Lawson schaute interessiert zu Begay hinüber.

„Der eine Wagen ist ein Pick-up und eins der Fahrzeuge ist dunkelblau.“

„Verdammt“, fluchte Lawson, „die Spurensicherung hat im Vergleich dazu nichts herausgefunden! Sie haben den Fall ja schon halb gelöst!“

Begay betrachtete seine gefalteten Hände.

„Das bestätigt mich nur noch mehr“, sagte Lawson und fuhr fort: „Frank, ich wollte Sie sowieso schon bitten, ob Sie uns nicht noch etwas helfen können.“

Begay sah von seinen Händen auf.

„Und nach dem, was wir wissen und was Sie mir jetzt erzählt haben, ist es ja durchaus möglich, dass die Täter von der San Carlos Apache Reservation stammen. Sie wissen, wie das ist: Wenn ich da ermittele, sagt man mir gar nichts. Deshalb wollte ich Sie bitten, ob Sie dort Ermittlungen aufnehmen könnten?“

„Ich wollte eigentlich morgen früh zurückfahren“, meinte Begay ausweichend. „Ich werde zurück im Dienst erwartet.“

„Mit Captain Blackhat rede ich schon“, schmunzelte Lawson, „aber ehrlich, wenn Sie die Ermittlungen auf der Reservation übernehmen könnten, würden wir da sicher leichter weiterkommen.

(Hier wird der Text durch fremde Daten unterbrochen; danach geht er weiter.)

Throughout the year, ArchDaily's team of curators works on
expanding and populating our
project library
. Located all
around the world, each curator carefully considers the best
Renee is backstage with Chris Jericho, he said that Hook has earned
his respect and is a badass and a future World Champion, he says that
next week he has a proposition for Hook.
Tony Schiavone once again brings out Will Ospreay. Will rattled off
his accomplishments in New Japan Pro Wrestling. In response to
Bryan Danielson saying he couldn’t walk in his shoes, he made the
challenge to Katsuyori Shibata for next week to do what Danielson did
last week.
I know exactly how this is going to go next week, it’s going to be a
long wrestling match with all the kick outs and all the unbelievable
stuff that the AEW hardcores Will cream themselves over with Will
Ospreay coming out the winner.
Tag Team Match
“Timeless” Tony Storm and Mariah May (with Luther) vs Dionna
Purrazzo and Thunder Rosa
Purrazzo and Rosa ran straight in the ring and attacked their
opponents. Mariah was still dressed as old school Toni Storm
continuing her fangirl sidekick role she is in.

Apachen und Navaho sind doch eng verwandt, oder nicht?“ fragte Lawson. „Ihnen würden Sie eher vertrauen!“

Begay überlegte. Natürlich interessierte es ihn, an der Sache dran zu bleiben. Außerdem war es keine wünschenswerte Vorstellung, dass weiße Sheriffs oder sogar FBI-Beamte auf der Apache Reservation ermittelten.

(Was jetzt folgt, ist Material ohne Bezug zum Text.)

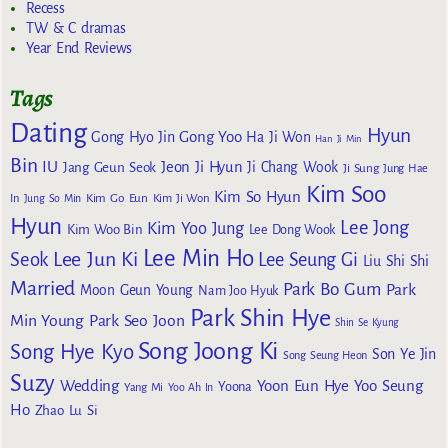
Recess
TW & C dramas
Year End Reviews
Tags
Dating
Hyun
Gong Yoo
Gong Hyo Jin
Ha Ji Won
Han Ji Min
Bin
IU
Jeon Ji Hyun
Jang Geun Seok
Ji Chang Wook
Ji Sung
Jung Hae
Kim Soo
Kim So Hyun
Kim Go Eun
In
Jung So Min
Kim Ji Won
Hyun
Lee Jong
Kim Yoo Jung
Kim Woo Bin
Lee Dong Wook
Lee Min Ho
Lee Jun Ki
Seok
Lee Seung Gi
Liu Shi Shi
Married
Park Bo Gum
Park
Moon Geun Young
Nam Joo Hyuk
Park Shin Hye
Min Young
Park Seo Joon
Shin Se Kyung
Song Joong Ki
Song Hye Kyo
Son Ye Jin
Song Seung Heon
Suzy
Wedding
Yoon Eun Hye
Yoo Seung
Yoona
Yang Mi
Yoo Ah In
Ho
Zhao Lu Si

„Und wer sagt das meiner Frau?“, fragte er.

„Das kann ich Ihnen leider nicht abnehmen“, sagte Lawson mitfühlend. „Natürlich werden Sie weiter von uns bezahlt.“

Sie einigten sich, dass Begay am nächsten Tag zur San Carlos Reservation fahren sollte. Lawson klopfte Begay zum Abschied kumpelhaft auf die Schulter und Begays feine Antennen registrierten, dass der Sheriff bereits unter leichtem Alkoholeinfluss stand. Begay fuhr mit einem mulmigen Gefühl in der Magengrube zurück zum Hotel. Er wusste nicht, wie er Kathy beibringen sollte, dass er noch hier bleiben würde.

VI

Von Safford aus waren es auf der Bundesstraße 70 kaum dreißig Meilen bis zum Reservat. Als Begay die San Carlos Apache Reservation erreichte, bot sich ihm das Bild, dass er von vielen Indianerreservationen kannte. Das Reservatsgebiet bestand zum großen Teil aus wüstenartigem Tiefland. Wie fast überall im Westen hatte man den Indianern nur das unfruchtbarste und für die weißen Siedler wertloseste Land gelassen. Kein Wunder, dass die Chiricahua und andere Stämme ihre geliebte Bergheimat nicht freiwillig für dieses Stück Land verlassen hatten und dass es ihnen so schwer gefallen war, auf dieser trostlosen Erde zu Farmern zu werden.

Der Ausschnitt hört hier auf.